Reproduce word for word the lines between those holding "w mniej lub" and "dwa pomniki przyrody", inclusive, and nothing else from the data below.

*** Stored data Section Begins ***

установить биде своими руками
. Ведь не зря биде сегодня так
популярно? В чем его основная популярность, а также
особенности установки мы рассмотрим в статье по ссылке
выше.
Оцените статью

*** Stored data Section Ends ***
*** Stored data Section Begins ***

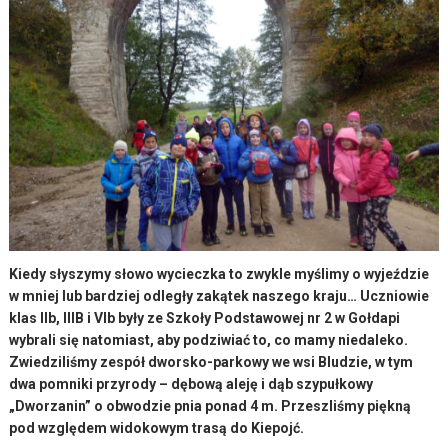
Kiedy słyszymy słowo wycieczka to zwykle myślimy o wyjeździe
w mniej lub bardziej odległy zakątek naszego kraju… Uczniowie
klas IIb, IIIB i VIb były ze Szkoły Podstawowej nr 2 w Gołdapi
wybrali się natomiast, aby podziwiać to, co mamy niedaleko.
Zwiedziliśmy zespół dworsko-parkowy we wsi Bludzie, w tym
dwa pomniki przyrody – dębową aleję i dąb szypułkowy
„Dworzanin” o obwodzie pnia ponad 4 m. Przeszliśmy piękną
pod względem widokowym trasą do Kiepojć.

*** Stored data Section Ends ***

### Task answer
w mniej lub bardziej odległy zakątek naszego kraju… Uczniowie
klas IIb, IIIB i VIb były ze Szkoły Podstawowej nr 2 w Gołdapi
wybrali się natomiast, aby podziwiać to, co mamy niedaleko.
Zwiedziliśmy zespół dworsko-parkowy we wsi Bludzie, w tym
dwa pomniki przyrody – dębową aleję i dąb szypułkowy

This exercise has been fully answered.